There are a multitude of methods to detect protein interaction. And the most widely used methods are yeast two-hybrid screening and affinity purification. Each of the approaches has its own strengths and weakness with regard to the sensitivity and specificity of the method, reliably validating these techniques presents a formidable challenge. For instance, the likelihood of non-specific artifacts be observed will be increased while applying the method of co-staining the interacting proteins with fluorescently antibodies.
Hybridization chain reaction (HCR) is another method that based on hybridization of DNA oligonucleotides to generate a signal, however it does not need ligation. In the latest researches, scientist have combined HCR with proximity-sensing in a new method for identifying protein interactions in situ both in fixed cells and in flow cytometry. “This antibody-based approach provides the benefits of PLA, and what’s better is that this method doesn’t require enzymatic steps.” Söderberg said, one of the researchers in the study.

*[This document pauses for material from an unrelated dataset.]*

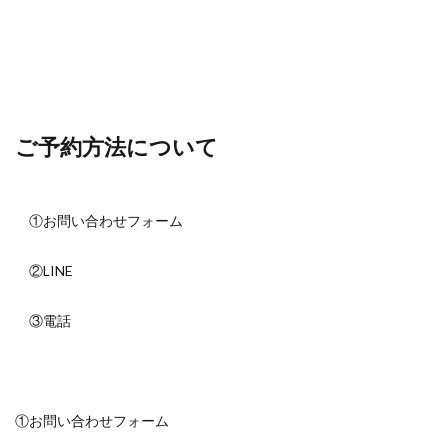
ご予約方法について
①お問い合わせフォーム
②LINE
③電話
①お問い合わせフォーム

To figure things out, this team included mismatches in the hairpins to reduce false positive signals. Moreover, they changed the length of the hairpin stem loop to optimize detection and stability. With this novel approach, those scientists were able to visualize numerous protein interactions.
“We have to admit, for the analysis of live samples, methods like FRET and PCA have advantages over our methods. But we will try our best to improve this new method so that it could also function under these conditions. I think, though, that our method will mainly be used for diagnostic purpose.” commented Söderberg.